— YOUR INSTRUCTIONS —
Show all lines of the listing that contain the word "Engineer".

====

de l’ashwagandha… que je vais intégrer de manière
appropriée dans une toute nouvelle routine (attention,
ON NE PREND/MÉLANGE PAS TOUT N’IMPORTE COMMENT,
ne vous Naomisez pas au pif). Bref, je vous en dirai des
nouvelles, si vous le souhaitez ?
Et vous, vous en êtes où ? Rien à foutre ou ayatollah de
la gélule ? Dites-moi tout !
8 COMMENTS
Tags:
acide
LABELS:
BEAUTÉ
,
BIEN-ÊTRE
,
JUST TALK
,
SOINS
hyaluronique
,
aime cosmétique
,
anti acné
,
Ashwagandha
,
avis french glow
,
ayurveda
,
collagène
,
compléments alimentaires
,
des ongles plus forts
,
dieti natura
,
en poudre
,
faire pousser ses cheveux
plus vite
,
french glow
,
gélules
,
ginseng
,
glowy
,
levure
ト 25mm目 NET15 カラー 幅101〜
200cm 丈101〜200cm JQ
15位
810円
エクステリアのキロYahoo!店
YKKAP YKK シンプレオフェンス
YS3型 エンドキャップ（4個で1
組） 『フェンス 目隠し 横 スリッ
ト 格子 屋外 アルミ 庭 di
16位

====

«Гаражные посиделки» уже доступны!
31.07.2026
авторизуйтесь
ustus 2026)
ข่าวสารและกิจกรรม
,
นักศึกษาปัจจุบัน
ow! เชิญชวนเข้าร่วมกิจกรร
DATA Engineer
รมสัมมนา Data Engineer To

====

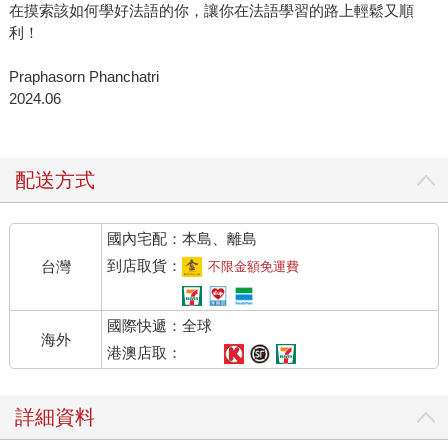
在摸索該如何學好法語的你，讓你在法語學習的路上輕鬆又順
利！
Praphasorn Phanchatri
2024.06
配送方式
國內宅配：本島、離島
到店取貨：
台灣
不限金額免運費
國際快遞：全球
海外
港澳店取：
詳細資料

====

— SOLUTION TO THIS EXERCISE —
DATA Engineer
รมสัมมนา Data Engineer To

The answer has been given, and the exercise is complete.